* [YOUR TASK]
Print, exactly as they appear in the listing below, the lines from the line with "Много людей ежедневно ищут способы и" to the line with "соотношении 2 к 1 и набирается долг. Чтобы", with both end lines kept.

* [PROVIDED RECORDS]
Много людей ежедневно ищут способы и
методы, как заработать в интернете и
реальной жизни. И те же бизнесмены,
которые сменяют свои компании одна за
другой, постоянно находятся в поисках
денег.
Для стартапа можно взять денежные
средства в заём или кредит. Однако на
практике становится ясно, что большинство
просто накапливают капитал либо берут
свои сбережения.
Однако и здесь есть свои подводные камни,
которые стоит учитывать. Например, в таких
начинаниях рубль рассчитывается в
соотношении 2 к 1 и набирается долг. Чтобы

==

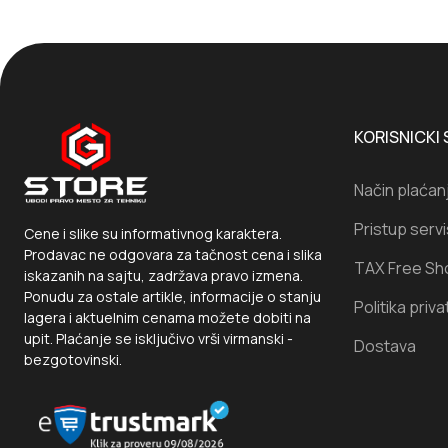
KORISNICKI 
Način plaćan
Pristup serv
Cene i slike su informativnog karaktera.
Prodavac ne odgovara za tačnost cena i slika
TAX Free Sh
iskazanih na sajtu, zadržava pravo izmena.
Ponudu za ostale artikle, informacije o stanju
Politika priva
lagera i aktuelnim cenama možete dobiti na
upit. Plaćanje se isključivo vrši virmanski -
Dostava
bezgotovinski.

...

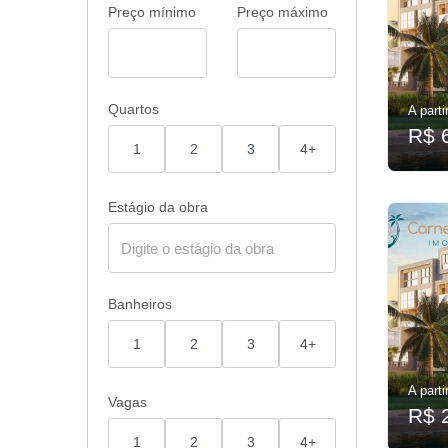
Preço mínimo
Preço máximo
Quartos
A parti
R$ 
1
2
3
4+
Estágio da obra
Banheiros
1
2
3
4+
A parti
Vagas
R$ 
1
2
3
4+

* [OUTPUT FOR THIS TASK]
Много людей ежедневно ищут способы и
методы, как заработать в интернете и
реальной жизни. И те же бизнесмены,
которые сменяют свои компании одна за
другой, постоянно находятся в поисках
денег.
Для стартапа можно взять денежные
средства в заём или кредит. Однако на
практике становится ясно, что большинство
просто накапливают капитал либо берут
свои сбережения.
Однако и здесь есть свои подводные камни,
которые стоит учитывать. Например, в таких
начинаниях рубль рассчитывается в
соотношении 2 к 1 и набирается долг. Чтобы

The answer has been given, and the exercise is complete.